No-Refrigerator-1672@reddit (OP)
Depend on the seller. Most of them do require you to buy at least two.
fallingdowndizzyvr@reddit
Thank you.
kryptkpr@reddit
Fantastic write-up, the vLLM vs SgLang comparison in particular has me thinking I really need to play with SgLang more..
Smooth-Cow9084@reddit
In my country, in Europe, I can buy 3090s at lower 500s. I actually got one for 500€ + 40€ shipping, fees...

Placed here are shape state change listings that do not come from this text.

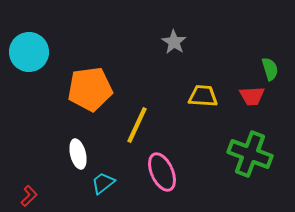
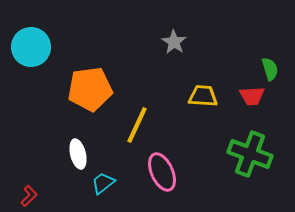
cyan circle: moved 2 px right, 5 px up
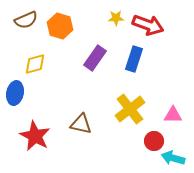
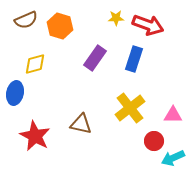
yellow cross: moved 1 px up
cyan arrow: rotated 40 degrees counterclockwise
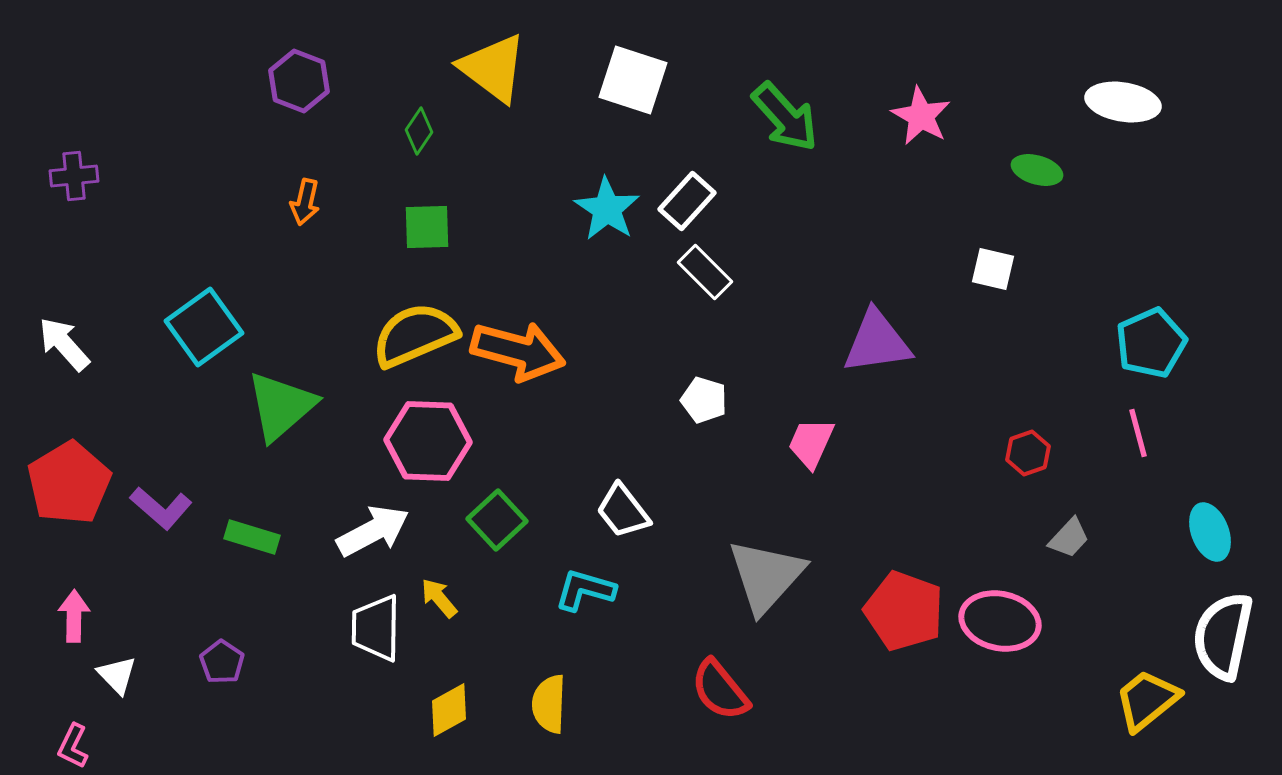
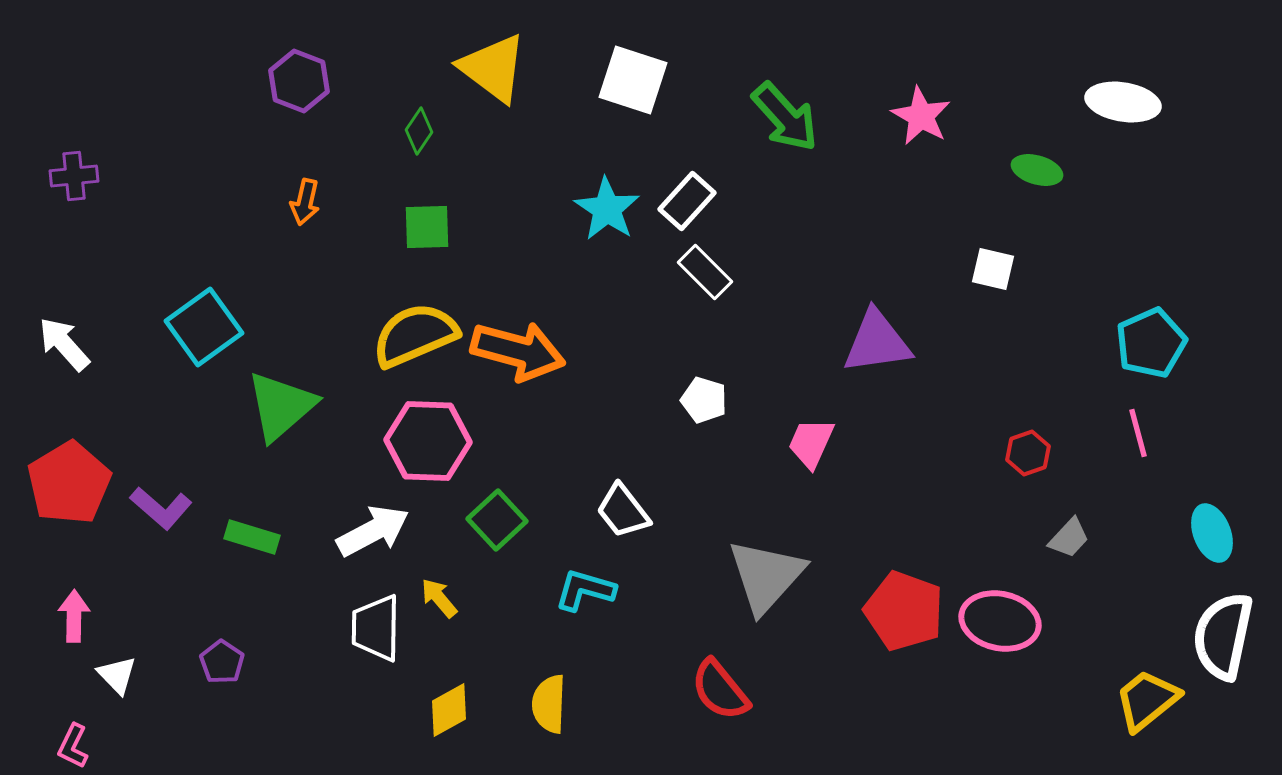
cyan ellipse at (1210, 532): moved 2 px right, 1 px down
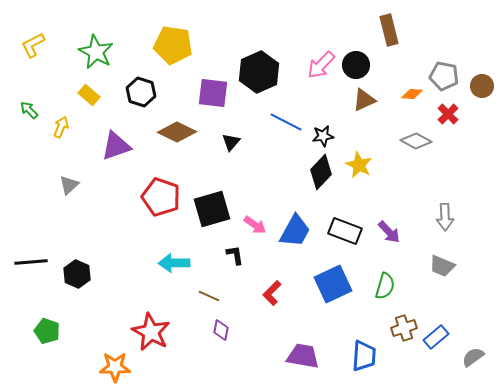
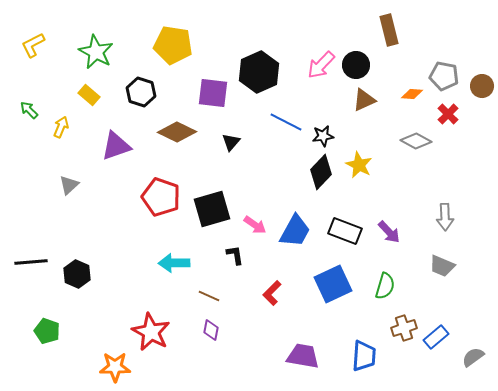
purple diamond at (221, 330): moved 10 px left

Maybe second hand markets other than eBay paint a different picture
No-Refrigerator-1672@reddit (OP)
Yeah, I see that 3090 situation vaires country by country. In my place (Latvia), second hand 3090s start at 700 eur, even on facebook marketplace and other local sites. Maybe you can find one at 600, but you'll have to monitor the marketplace daily. The last time I've seen a 3090 locally for 500 eur was in March. Some countries are just more lucky than others 😁 At the same time, those 3080s are available on-demand in any quantities.
Smooth-Cow9084@reddit
Damn. Any reason why they could be so high there? I believe Latvia is not richer than my country, so doubt is purchasing power
No-Refrigerator-1672@reddit (OP)
I can only come up with one idea: on local advertisement board, there are some "I'll buy your 3090/4090" ads. I guess that any seller that wants to sell low and fast gets swooped by those bulk buyers, with only high price options being left. Multiply that be the fact that there's only 2M people here, and you get a classical supply and demand situation.
Endlesscrysis@reddit
What country is this? And what site?
false79@reddit
What's the memory bandwidth on this card? I have a feeling you can cheaper, faster, and bigger with AMD.
No-Refrigerator-1672@reddit (OP)
It maches the umodded spec - 760GB/s, I've validated it by running cuda_bandwidthtest from default sdk. AMD is questionable. First, just like Nvidia, AMDs best card in under 500 EUR range is just 16GB. But software compatibility is what really bothers me. Rocm officially supports only 7900xt/xtx and, I believe, 9070xt cards, every other consumer model is unofficial. I've had a pair of Mi50 before, and I've learned that basically everything beyond llama.cpp requires CUDA, and I'm not willing to risk my money again by getting a card that will be held back by software.
false79@reddit
That's cool - thanks for the confirmation. Definitely in agreement.